BEGIN Material provided

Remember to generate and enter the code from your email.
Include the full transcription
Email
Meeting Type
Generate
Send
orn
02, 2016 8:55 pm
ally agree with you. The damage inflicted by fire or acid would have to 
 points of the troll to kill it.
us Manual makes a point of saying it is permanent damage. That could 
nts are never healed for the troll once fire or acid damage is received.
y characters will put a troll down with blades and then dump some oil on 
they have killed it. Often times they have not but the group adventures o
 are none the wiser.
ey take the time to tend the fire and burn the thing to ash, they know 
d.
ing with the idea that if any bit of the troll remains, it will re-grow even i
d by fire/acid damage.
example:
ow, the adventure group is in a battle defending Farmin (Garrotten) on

END Material provided
BEGIN Material provided

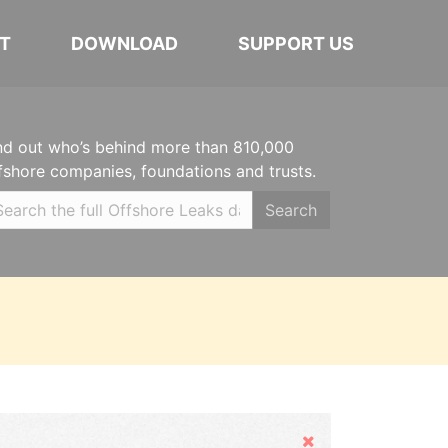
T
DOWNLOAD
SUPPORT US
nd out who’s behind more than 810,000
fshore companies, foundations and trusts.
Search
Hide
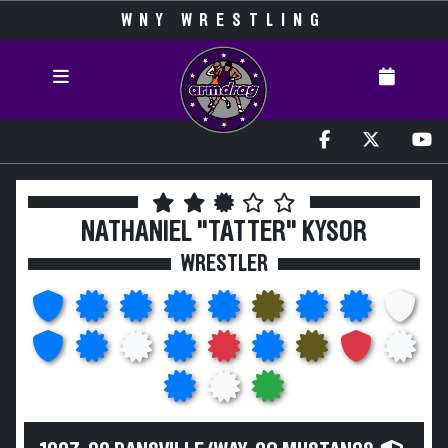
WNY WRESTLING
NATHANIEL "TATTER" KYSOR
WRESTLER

END Material provided
BEGIN Material provided

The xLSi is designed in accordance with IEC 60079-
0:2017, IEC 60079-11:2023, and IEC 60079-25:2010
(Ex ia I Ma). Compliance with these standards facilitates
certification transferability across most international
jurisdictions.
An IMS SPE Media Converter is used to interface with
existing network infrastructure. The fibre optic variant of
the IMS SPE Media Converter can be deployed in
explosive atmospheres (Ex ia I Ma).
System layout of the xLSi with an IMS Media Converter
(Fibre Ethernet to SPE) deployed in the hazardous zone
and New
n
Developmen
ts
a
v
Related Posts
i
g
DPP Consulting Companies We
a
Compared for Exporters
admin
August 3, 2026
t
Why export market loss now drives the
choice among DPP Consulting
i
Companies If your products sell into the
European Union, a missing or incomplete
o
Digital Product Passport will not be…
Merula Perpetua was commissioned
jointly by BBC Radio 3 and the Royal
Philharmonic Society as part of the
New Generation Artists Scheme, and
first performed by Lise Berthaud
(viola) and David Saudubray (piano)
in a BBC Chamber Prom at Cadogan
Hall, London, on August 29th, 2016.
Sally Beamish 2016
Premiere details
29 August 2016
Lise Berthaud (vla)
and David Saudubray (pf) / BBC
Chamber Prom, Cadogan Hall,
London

END Material provided

What you are asked to do:
All lines above from the line with "Meeting Type" through the line with "ow, the adventure", both included, are to be set down exactly, with nothing else.

Worked solution:
Meeting Type
Generate
Send
orn
02, 2016 8:55 pm
ally agree with you. The damage inflicted by fire or acid would have to 
 points of the troll to kill it.
us Manual makes a point of saying it is permanent damage. That could 
nts are never healed for the troll once fire or acid damage is received.
y characters will put a troll down with blades and then dump some oil on 
they have killed it. Often times they have not but the group adventures o
 are none the wiser.
ey take the time to tend the fire and burn the thing to ash, they know 
d.
ing with the idea that if any bit of the troll remains, it will re-grow even i
d by fire/acid damage.
example:
ow, the adventure group is in a battle defending Farmin (Garrotten) on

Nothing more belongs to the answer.